Task item
How many lines in the records below contain the string "korteks"? Answer with the number alone.

Start of Source material

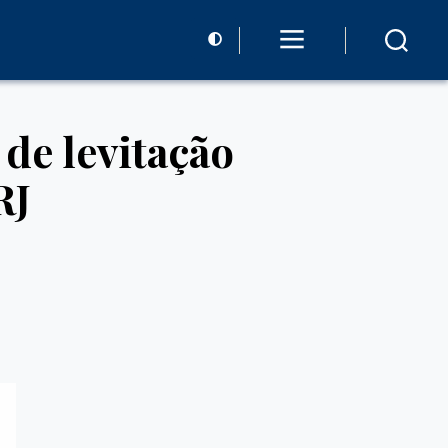
de levitação
RJ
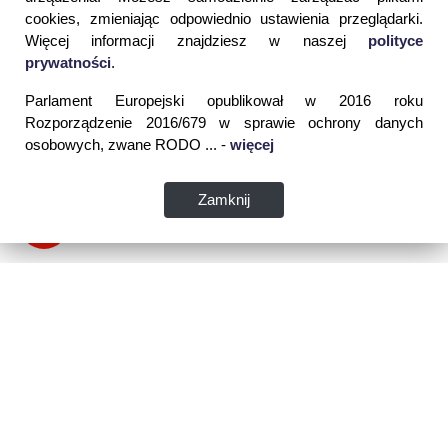
cookies, zmieniając odpowiednio ustawienia przeglądarki.
Więcej informacji znajdziesz w naszej
polityce
prywatności
.
Parlament Europejski opublikował w 2016 roku
Rozporządzenie 2016/679 w sprawie ochrony danych
osobowych, zwane RODO ... -
więcej
Zamknij
Dane kontaktowe:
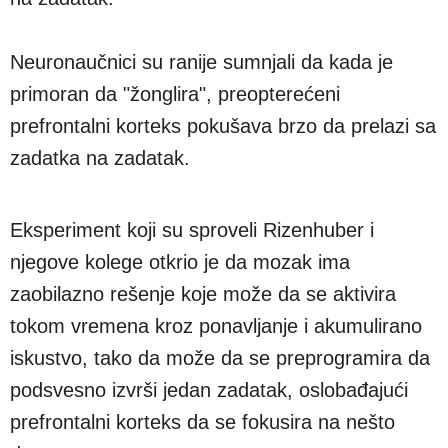
Neuronaučnici su ranije sumnjali da kada je
primoran da "žonglira", preopterećeni
prefrontalni korteks pokušava brzo da prelazi sa
zadatka na zadatak.
Eksperiment koji su sproveli Rizenhuber i
njegove kolege otkrio je da mozak ima
zaobilazno rešenje koje može da se aktivira
tokom vremena kroz ponavljanje i akumulirano
iskustvo, tako da može da se preprogramira da
podsvesno izvrši jedan zadatak, oslobađajući
prefrontalni korteks da se fokusira na nešto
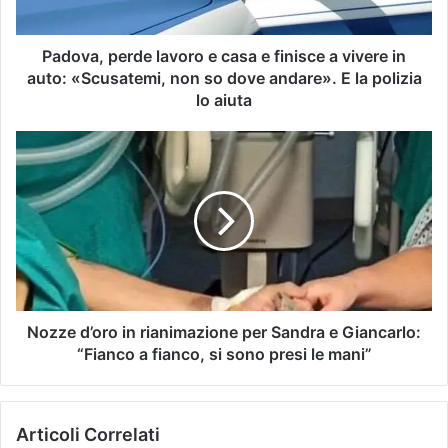
Padova, perde lavoro e casa e finisce a vivere in
auto: «Scusatemi, non so dove andare». E la polizia
lo aiuta
Nozze d’oro in rianimazione per Sandra e Giancarlo:
“Fianco a fianco, si sono presi le mani”
Articoli Correlati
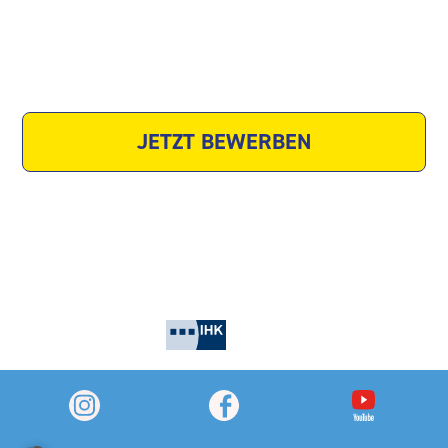
Website
JETZT BEWERBEN
Zuletzt geändert am 17. Dezember 2025, um 23:20 Uhr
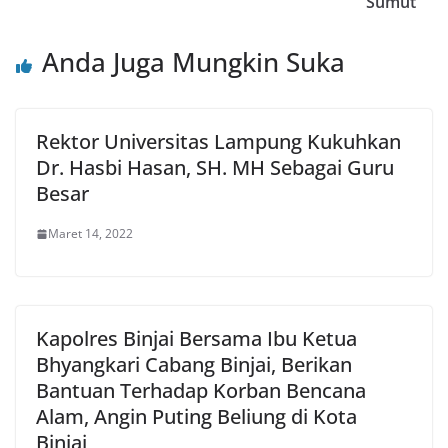
Sumut
Anda Juga Mungkin Suka
Rektor Universitas Lampung Kukuhkan
Dr. Hasbi Hasan, SH. MH Sebagai Guru
Besar
Maret 14, 2022
Kapolres Binjai Bersama Ibu Ketua
Bhyangkari Cabang Binjai, Berikan
Bantuan Terhadap Korban Bencana
Alam, Angin Puting Beliung di Kota
Binjai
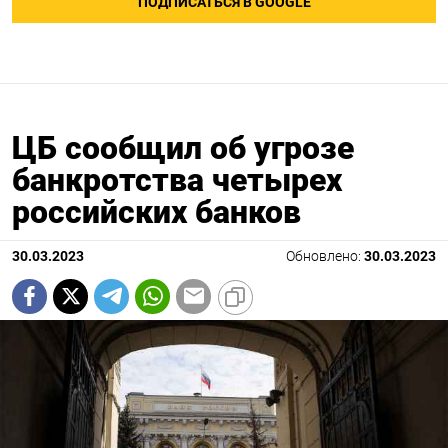
ПОДПИСАТЬСЯ В GOOGLE
ЦБ сообщил об угрозе
банкротства четырех
российских банков
30.03.2023
Обновлено:
30.03.2023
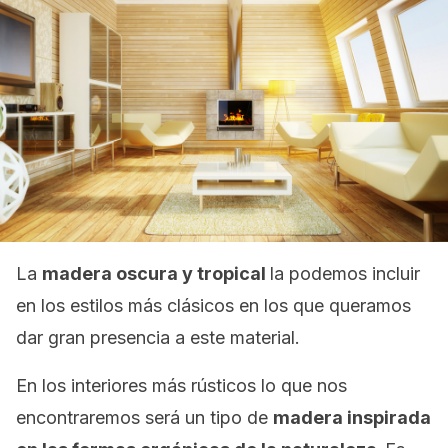
La
madera oscura y tropical
la podemos incluir
en los estilos más clásicos en los que queramos
dar gran presencia a este material.
En los interiores más rústicos lo que nos
encontraremos será un tipo de
madera inspirada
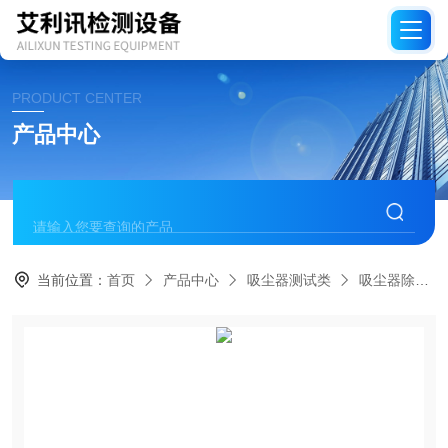
PRODUCT CENTER
产品中心
当前位置：
首页
产品中心
吸尘器测试类
吸尘器除尘性能检测设备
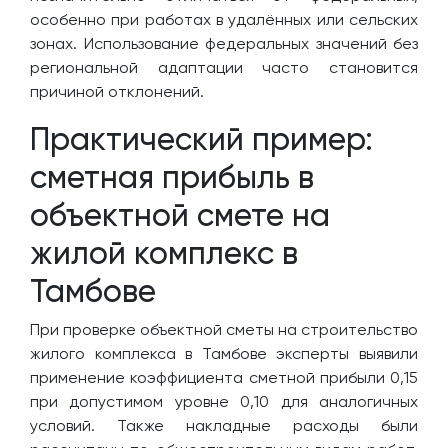
особенно при работах в удалённых или сельских
зонах. Использование федеральных значений без
региональной адаптации часто становится
причиной отклонений.
Практический пример:
сметная прибыль в
объектной смете на
жилой комплекс в
Тамбове
При проверке объектной сметы на строительство
жилого комплекса в Тамбове эксперты выявили
применение коэффициента сметной прибыли 0,15
при допустимом уровне 0,10 для аналогичных
условий. Также накладные расходы были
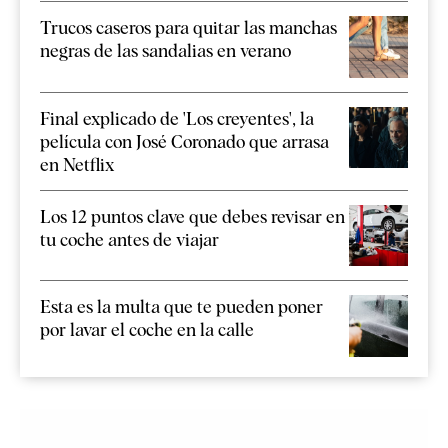
Trucos caseros para quitar las manchas
negras de las sandalias en verano
Final explicado de 'Los creyentes', la
película con José Coronado que arrasa
en Netflix
Los 12 puntos clave que debes revisar en
tu coche antes de viajar
Esta es la multa que te pueden poner
por lavar el coche en la calle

End of Source material

Response to the exercise
2